So when the kids are grown and happy she can move out? If it's all about the kids, what when the kids are ok on their own?


----------



## uwe.blab (May 2, 2019)

LindsayGlen said:


> Hi, I will try to keep this brief, yet detailed enough to give a clear picture. Ivan been married for 10 years, we got married within a year of meeting each other. The first 6 months of our relationship were intense, we were likely both on the rebound (but denied it at the time), and I had moved with work over to another county. Met my husband, Mike, and quickly he moved into my flat and we spent a lot of time together. We had a lot of sex but it was intimate and we got on great. I found him very reliable. We got engaged and then one day he was upset when I cam home from work, he said he had "dropped everyone for me". I explained I'd never asked him to (I was quite shocked as he hadn't mentioned missing anything/anyone and of course I'd just moved so i didnt really have a life there yet so perhaps overlooked that he had). Anyway, things changed and very soon he did his own thing. A lot. I went along with it, I didnt want to moan or seem needy, and actually I was busy with work and I enjoy my own company so it was fine. I just used to work and go to the gym to fill in the time that he was doing his thing (surfing). I did feel lonely, but I never really asked him to change.
> 
> We got married. Wedding wasn't great. I'm not doing well with keeping things short, but basically we were already going to Hawaii for a surf trip, so decided to get married there. I had said if we get married abroad I didnt want anyone to go because my mum is disabled and cant travel and I didn't have anyone who could afford that trip, so if he wanted people there then we do it at home. We agreed just us. Then his parents asked to come, that was fine. Then his best friend wanted to come with his wife. I got upset and explained it would be like the "Mike show" and I would feel very insecure having no one on "my side". We fell out because he said his best friend was like his brother and I didnt get it. I do get it. But it isnt how i wanted it. Anyway my aunty came for me, which was lovely, and I paid for my sister and family to go, I felt like I begged them if I'm honest because it was the other side of the world and they had tiny children. But they came and I felt happy about that, but Mike and I never really overcame the issues with communication.
> 
> ...


Op--

What is the timeframe from the 'epihany' to now? Meaning, how long has he been easy to live with? 

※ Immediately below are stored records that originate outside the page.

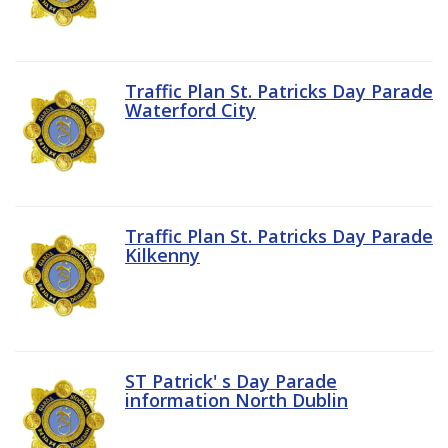
Traffic Plan St. Patricks Day Parade
Waterford City
Traffic Plan St. Patricks Day Parade
Kilkenny
ST Patrick' s Day Parade
information North Dublin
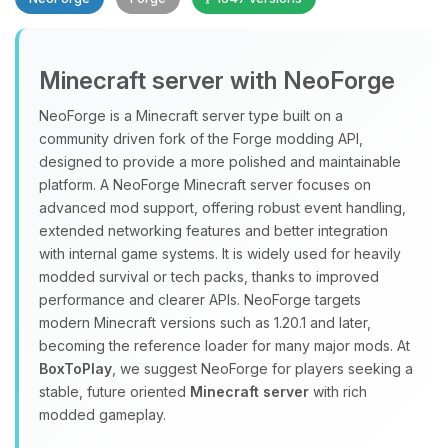
Minecraft server with NeoForge
NeoForge is a Minecraft server type built on a
community driven fork of the Forge modding API,
designed to provide a more polished and maintainable
Yay, finally someone to talk to! I’m
platform. A NeoForge Minecraft server focuses on
Choupy, your little BoxToPlay
advanced mod support, offering robust event handling,
assistant. Tell me what you need,
extended networking features and better integration
and I’ll wiggle my tiny circuits to help
with internal game systems. It is widely used for heavily
you.
modded survival or tech packs, thanks to improved
08/07/2026, 02:46 AM
performance and clearer APIs. NeoForge targets
modern Minecraft versions such as 1.20.1 and later,
becoming the reference loader for many major mods. At
BoxToPlay
, we suggest NeoForge for players seeking a
stable, future oriented
Minecraft server
with rich
modded gameplay.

Did he completely give up the surfing and/or triathalons then? for you?


----------



## 86857 (Sep 5, 2013)

...


----------



## Diana7 (Apr 19, 2016)

uwe.blab said:


> So when the kids are grown and happy she can move out? If it's all about the kids, what when the kids are ok on their own?


Thats her decision. In my experience even adult children get very upset over their parents divorcing.


----------



## LisaDiane (Jul 22, 2019)

Diana7 said:


> Thats her decision. In my experience even adult children get very upset over their parents divorcing.


Adult children are also always horrified to find out their parents stayed in an unhappy marriage because of them.


----------



## TexasMom1216 (Nov 3, 2021)

Diana7 said:


> Thats her decision. In my experience even adult children get very upset over their parents divorcing.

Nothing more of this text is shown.